このMIDIという世界規格が生まれたのは1981年。ヤマハやローランド、コルグ、カワイといった日本の楽器メーカーが中心となってまとめたものがベースになっている。2013年には、このMIDI誕生への功績がたたえられて、ローランドの創業者である梯(かけはし)郁太郎さんが、なんと、アメリカの権威ある音楽賞であるグラミーの技術賞を受賞しているのだ。いかにMIDIが重要な世界規格かというのがわかる。このMIDIなしでは、現代の音楽シーンは成り立たないといってもいいくらいなのだ。

MIDIに関係があるのは、きゃりーぱみゅぱみゅや中田ヤスタカさんばかりじゃない。たとえば、携帯電話の着信音はMIDIデータが携帯電話内の「音源」を鳴らしているのだし、通信カラオケだってリクエストした曲のMIDIデータがカラオケ配信会社からインターネット経由でカラオケルームに届き、カラオケマシン内の「音源」を鳴らしているのだ。実際に生演奏を録音したデータよりも、MIDIデータの方がはるかにデータ量が小さいからだ。

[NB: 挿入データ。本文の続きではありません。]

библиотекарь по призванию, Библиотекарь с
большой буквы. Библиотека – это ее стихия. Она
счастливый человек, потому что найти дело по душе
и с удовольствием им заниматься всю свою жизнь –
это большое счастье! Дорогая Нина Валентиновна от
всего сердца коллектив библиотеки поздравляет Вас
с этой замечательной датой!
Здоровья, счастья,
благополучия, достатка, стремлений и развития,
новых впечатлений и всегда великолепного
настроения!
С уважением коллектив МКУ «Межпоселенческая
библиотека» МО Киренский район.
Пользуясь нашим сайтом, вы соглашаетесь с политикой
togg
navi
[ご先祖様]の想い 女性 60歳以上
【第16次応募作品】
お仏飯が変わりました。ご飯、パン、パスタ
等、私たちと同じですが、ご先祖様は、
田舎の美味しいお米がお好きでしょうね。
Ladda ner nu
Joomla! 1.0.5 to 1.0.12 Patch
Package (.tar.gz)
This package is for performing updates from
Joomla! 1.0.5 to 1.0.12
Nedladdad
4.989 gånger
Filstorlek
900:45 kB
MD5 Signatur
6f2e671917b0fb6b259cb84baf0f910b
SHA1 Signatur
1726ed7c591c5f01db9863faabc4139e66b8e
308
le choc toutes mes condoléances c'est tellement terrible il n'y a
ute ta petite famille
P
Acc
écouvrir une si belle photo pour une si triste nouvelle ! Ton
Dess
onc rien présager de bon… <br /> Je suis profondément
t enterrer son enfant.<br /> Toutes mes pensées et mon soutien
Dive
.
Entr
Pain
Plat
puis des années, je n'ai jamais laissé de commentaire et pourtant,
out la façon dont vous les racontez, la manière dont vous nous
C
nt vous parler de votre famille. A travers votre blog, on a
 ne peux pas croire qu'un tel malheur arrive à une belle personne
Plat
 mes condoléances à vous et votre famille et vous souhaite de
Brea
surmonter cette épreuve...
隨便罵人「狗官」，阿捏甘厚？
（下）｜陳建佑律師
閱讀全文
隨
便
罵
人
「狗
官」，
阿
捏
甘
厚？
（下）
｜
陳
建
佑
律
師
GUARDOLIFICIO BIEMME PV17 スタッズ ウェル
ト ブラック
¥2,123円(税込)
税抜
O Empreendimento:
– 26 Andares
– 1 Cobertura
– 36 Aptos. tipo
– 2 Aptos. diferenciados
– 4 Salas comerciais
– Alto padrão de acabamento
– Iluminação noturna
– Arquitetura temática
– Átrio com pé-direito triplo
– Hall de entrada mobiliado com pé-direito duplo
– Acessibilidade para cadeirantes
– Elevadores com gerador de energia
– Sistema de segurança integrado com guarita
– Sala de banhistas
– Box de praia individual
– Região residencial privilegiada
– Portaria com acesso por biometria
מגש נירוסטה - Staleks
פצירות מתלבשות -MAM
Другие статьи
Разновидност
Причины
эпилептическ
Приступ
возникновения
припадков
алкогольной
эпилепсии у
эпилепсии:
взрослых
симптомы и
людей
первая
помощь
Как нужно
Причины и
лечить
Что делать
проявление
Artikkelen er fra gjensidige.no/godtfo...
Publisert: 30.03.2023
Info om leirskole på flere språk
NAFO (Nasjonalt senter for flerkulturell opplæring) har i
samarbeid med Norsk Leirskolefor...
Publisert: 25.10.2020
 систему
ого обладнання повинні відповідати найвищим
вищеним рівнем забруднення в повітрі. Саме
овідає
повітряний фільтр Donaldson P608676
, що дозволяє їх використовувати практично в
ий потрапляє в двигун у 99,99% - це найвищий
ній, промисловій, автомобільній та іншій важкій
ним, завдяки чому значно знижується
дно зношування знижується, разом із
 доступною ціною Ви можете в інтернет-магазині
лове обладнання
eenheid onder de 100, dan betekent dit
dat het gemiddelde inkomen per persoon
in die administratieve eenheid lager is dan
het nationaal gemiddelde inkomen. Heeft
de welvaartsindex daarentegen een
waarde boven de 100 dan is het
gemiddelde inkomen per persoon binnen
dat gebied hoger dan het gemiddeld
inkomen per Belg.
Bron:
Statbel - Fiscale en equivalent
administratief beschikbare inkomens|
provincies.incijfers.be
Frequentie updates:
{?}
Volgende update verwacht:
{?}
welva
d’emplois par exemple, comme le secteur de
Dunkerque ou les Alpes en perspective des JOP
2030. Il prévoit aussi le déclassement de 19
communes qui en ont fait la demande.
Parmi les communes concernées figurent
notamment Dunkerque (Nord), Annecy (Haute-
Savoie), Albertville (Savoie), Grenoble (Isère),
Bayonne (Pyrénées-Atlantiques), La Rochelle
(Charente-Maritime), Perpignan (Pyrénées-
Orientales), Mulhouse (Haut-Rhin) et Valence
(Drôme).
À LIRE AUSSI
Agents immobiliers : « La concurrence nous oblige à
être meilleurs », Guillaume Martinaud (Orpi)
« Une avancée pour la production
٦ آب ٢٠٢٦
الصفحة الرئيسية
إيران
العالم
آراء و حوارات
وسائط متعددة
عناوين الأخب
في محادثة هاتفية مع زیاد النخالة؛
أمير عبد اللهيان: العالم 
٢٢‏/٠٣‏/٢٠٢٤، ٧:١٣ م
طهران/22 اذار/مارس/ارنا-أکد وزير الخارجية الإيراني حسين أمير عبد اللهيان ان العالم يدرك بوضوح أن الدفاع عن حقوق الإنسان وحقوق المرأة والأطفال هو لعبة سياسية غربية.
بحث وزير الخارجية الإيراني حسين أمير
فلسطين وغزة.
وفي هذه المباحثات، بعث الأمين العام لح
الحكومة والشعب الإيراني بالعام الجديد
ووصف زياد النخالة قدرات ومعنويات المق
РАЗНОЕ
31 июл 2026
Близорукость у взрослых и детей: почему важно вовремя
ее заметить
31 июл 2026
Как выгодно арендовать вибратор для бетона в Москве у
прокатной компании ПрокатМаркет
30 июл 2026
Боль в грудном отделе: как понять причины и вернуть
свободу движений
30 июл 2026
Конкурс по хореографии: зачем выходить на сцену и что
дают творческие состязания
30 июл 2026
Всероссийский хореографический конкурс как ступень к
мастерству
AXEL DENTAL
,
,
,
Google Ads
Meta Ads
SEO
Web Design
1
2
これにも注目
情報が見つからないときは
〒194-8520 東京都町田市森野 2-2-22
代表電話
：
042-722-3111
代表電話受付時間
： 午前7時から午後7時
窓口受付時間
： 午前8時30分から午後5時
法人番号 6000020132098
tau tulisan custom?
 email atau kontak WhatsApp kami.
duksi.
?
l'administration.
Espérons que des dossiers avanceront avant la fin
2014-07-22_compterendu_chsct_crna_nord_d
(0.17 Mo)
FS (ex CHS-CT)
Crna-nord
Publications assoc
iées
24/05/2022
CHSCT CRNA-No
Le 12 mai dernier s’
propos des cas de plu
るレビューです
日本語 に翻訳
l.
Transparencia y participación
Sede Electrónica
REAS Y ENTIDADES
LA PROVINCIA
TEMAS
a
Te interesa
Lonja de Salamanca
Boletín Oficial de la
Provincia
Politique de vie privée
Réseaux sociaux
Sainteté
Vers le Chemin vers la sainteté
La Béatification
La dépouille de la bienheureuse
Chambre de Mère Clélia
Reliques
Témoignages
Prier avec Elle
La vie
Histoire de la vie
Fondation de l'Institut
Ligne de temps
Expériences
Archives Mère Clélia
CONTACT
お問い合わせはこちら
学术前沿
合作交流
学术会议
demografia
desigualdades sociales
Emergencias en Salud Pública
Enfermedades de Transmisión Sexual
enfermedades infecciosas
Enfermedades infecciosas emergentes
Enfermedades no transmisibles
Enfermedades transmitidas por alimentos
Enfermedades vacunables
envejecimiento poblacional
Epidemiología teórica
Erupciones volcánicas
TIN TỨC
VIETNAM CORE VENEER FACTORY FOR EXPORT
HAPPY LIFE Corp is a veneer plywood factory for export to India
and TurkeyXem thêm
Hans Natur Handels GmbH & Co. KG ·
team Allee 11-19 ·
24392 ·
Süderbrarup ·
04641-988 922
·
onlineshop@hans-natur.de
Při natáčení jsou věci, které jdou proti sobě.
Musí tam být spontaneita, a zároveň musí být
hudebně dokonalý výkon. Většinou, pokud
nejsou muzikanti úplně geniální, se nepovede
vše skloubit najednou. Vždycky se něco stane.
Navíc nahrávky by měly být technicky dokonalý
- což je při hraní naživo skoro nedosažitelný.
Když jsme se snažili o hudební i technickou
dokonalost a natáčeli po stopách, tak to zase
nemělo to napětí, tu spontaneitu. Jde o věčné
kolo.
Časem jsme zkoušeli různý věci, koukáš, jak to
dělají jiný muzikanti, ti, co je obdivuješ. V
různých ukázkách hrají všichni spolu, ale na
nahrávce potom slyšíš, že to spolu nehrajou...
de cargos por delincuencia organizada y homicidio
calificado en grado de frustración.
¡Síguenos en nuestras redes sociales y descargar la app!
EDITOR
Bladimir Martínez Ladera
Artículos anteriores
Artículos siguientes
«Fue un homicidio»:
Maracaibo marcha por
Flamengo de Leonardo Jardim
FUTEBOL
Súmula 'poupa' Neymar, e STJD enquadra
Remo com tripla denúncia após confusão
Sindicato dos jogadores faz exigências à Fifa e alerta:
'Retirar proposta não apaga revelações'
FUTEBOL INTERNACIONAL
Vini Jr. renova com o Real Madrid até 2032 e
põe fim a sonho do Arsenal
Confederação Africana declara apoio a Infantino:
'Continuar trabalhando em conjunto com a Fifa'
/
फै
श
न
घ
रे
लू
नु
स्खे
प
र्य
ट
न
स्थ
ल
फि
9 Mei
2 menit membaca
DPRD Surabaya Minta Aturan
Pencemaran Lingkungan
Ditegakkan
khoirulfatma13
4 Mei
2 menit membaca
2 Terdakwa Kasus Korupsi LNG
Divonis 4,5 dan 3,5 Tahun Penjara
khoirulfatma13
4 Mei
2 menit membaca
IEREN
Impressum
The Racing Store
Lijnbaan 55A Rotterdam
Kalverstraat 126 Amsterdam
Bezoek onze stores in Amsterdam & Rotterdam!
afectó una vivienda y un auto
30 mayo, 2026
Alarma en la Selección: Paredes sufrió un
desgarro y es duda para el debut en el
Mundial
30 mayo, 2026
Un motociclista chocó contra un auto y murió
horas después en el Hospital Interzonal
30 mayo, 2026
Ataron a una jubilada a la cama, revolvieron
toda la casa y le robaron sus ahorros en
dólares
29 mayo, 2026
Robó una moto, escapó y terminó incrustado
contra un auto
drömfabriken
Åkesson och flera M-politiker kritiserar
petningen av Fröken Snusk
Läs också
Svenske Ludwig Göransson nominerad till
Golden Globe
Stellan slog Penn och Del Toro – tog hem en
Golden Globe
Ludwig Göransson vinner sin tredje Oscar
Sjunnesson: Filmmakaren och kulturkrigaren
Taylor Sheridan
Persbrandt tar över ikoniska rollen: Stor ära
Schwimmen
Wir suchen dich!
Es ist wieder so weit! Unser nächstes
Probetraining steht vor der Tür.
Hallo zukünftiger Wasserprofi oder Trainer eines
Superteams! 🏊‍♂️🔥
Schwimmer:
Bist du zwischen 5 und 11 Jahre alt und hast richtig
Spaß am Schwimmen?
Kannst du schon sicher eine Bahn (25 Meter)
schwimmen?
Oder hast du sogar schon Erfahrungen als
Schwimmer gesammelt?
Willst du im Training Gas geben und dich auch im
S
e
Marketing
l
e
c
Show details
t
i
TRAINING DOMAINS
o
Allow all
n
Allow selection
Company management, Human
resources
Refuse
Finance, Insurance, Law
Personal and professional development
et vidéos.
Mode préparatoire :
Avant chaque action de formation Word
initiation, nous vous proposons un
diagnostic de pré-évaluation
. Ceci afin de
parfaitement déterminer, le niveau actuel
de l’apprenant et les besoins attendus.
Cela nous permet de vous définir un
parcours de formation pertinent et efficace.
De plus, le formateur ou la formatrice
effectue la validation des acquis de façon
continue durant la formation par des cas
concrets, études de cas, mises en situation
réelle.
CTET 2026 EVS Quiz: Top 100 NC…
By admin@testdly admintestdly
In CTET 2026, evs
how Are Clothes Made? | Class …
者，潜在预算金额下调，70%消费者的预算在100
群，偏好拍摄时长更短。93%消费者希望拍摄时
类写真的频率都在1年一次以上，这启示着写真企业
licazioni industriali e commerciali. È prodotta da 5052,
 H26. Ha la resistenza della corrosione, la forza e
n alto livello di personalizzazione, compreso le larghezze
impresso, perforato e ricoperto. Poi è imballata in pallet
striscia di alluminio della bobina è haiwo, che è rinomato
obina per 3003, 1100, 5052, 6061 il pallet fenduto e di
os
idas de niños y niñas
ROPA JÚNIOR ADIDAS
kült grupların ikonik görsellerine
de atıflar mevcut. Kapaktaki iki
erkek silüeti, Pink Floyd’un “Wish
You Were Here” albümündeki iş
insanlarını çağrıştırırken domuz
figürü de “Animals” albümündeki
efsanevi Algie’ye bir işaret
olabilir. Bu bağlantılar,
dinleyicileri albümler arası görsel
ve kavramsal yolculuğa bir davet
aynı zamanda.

ちなみに「MIDIはもう古い、時代はUSBだよと」という人をときどき見かけるが、これは間違い。MIDIは実はコンピューターや音源などの機器をつなぐケーブル端子などハードの規格も決めていた。しかし、今ではほとんどのコンピューターがUSBを採用しているので、MIDI機器とのやりとりもUSBケーブルでおこなうようになり、昔ながらのMIDI端子は使われなくなった。それをもって「MIDIは古い」といっているのだが、あくまでもMIDI端子というハードが使われなくなっただけで、MIDIというデジタル音楽の「言葉」自体は実は今も現役であり、デジタル音楽の世界に君臨し続けることに間違いはない。